Keep Your Core in Your Pants

Keep Your Core in Your Pants

I came upon this blurb from The Motherhood Movement on Instagram yesterday. Despite about 5 attempts to repost with my own caption, I decided to add a little more content and just throw it up on the blog.

The post is pretty simple: Work your core, dear. It's nice for your organs to stay inside your body. My thoughts on acceptable/beneficial vs. pointless/harmful core work have definitely evolved since I started working with clients back in 2005. Unfortunately, however, I would say my own pregnancy and postnatal recovery was the true eye-opener. I had attended some great pre- and postnatal conferences through the years, but the new focus on my own abdomen and pelvis put things into perspective. It also made me consider all the other pelvic issues people suffer through.

Through my own experiences working alongside physical therapists and training moms at all stages, I have long believed every woman needs at least 2-3 postnatal sessions with a physical therapist. So many long-term issues affecting quality of life could easily be avoided, healed, or improved with a simple assessment and commitment to a few basic exercises before things really get bad.
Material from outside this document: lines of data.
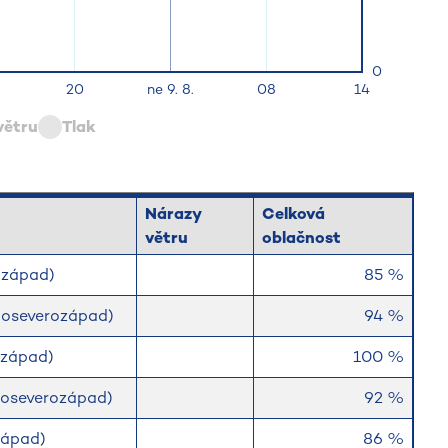
větru
Tlak
Nárazy
Celková
větru
oblačnost
rozápad)
85 %
adoseverozápad)
94 %
rozápad)
100 %
adoseverozápad)
92 %
západ)
86 %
Obviously the TMM post refers to prolapse (bladder, bowel, urethra, vagina, rectum, etc.), but it made me think about my own experience in tending to the supportive structures surrounding all those bits.

Two months after having my son, I was lucky to be referred to a physical therapist, specifically one who is board certified as a Women's Health Clinical Specialist (WCS). I developed some pudendal nerve pain (unpleasant tingles from lady bits down left hamstring) around 4w post partum; there was also the hypertonicity of my obturator internus (overly active muscle within the pelvis). To round out the trifecta, I also had a moderate diastasis recti (widening of space between left and right muscles in the six-pack), which wasn't too big of a concern, especially since this can sometimes take months to repair. My therapist helped me address all these issues.

After the second session with my PT, it was obvious that the simple exercises she prescribed really took focus, and of course, consistency! I needed a neural re-boot after 9m of bodily changes, the trauma of childbirth, and, of course, my body trying to put the pieces back together. The only way to improve was to practice, practice, practice. 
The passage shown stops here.